Silvretta Classic Rallye
Silvretta Classic Rallye ©Meznar
Chrom und Glanz im Montafon. Um exakt 10.01 Uhr fällt heute in Partenen der Startschuss zur 11. Silvretta Classic Rallye. 186 Oldtimer mit Teilnehmern aus 15 Ländern werden drei Tage lang eine Strecke von 627 Kilometern unter die Räder nehmen. Das automobile Nostalgie-Spektakel ist längst eine internationale Top-Veranstaltung, die vor Ort gut organisiert sein will.

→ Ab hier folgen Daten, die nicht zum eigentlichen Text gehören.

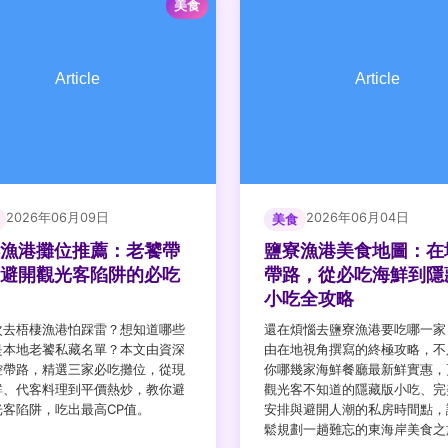
美食
2026年06月09日
2026年06月04日
美食
漁港攤位推薦：老饕帶
鹽寮漁港美食地圖：在
避開觀光客陷阱的必吃
帶路，從必吃海鮮到隱
小吃全攻略
次去梧棲漁港怕踩雷？想知道哪些
還在煩惱去鹽寮漁港要吃哪一家
是本地老饕私藏名單？本文由資深
由在地視角撰寫的終極攻略，不
控帶路，精選三家必吃攤位，從現
你哪幾家海鮮餐廳最新鮮實惠，
鮮、代客料理到平價熱炒，教你避
觀光客不知道的隱藏版小吃、完
光客陷阱，吃出最高CP值。
安排與避開人潮的私房時間點，
鬆規劃一趟難忘的東海岸美食之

Um einen möglichst reibungslosen Ablauf zu gewährleisten, braucht es daher auch an die 300 Helferinnen und Helfer, die mit dafür sorgen, dass die Silvretta Classic für Teilnehmer und Zuschauer zum großen Erlebnis wird. Mittendrin im Geschehen ist dabei Thomas Riegler aus Partenen, dem als Koordinator des regionalen Zeitnahmeteams – das sind 30 freiwillige Helfer vom Schneeteam Lifinar, der Ortsfeuerwehr, dem Skiclub Silvretta und der Bergrettung Partenen – bei der Rallye eine wichtige Aufgabe zufällt. Volle Unterstützung „Wir unterstützen den Chefzeitnehmer Leo Wilhelm und sind neben den einzelnen Wertungsprüfungen bei jeder Zeitkontrolle – insgesamt sind`s 14 –, die von den Oldtimerteams während der Tagesetappen angesteuert werden, vor Ort“, erzählt der 33-jährige Montafoner. Dazu ist Thomas Riegler permanent auf Achse. Jeder Kontrollpunkt wird vor dem Eintreffen der Fahrzeuge genau inspiziert. „Vorab müssen die Hinweisschilder richtig positioniert sein, dann gilt es die Einrichtung der Lichtschranken und Druckschläuche für die anschließende Zeitmessung zu überprüfen“, erläutert er. Die Ergebnisse der Zeitnahme an den Standorten – ein wichtiges Utensil ist dabei die Funkuhr – werden den Teilnehmerteams in die Bordkarte eingetragen. „Gleichzeitig werden die erfassten Daten zur weiteren Auswertung gleich ans Rallyebüro übermittelt“, sagt der Zeitnehmer. Zeitgefühl Die Silvretta Classic ist eine sportliche Rallye, bei der es indes nicht auf Geschwindigkeit, sondern auf Gleichmäßgkeit und ein gutes Zeitgefühl ankommt. „Der Anspruch an die Fahrer ist, die einzelnen Etappen in einer vorgeschriebenen Zeit zurückzulegen und die Zeitkontrollen auf die Minute genau anzufahren“, erläutert Riegler weiter und bringt es auf den Punkt. „Wer das exakt hinbekommt, der liegt in der Wertung vorne, die anderen handeln sich Strafpunkte ein und fallen zurück.“ Genau wie die anderen Mithelfer hat Thomas Riegler eigens für das Silvretta-Classic-Großereignis in seiner Heimatregion wieder einige Tage Urlaub genommen. „Wir sind alle mit Idealismus dabei“, denkt Riegler, der auch Vizebürgermeister von Gaschurn-Partenen ist, nicht zuletzt an den Werbewert, den die Oldtimer-Veranstaltung für den Tourismus im Tal darstellt.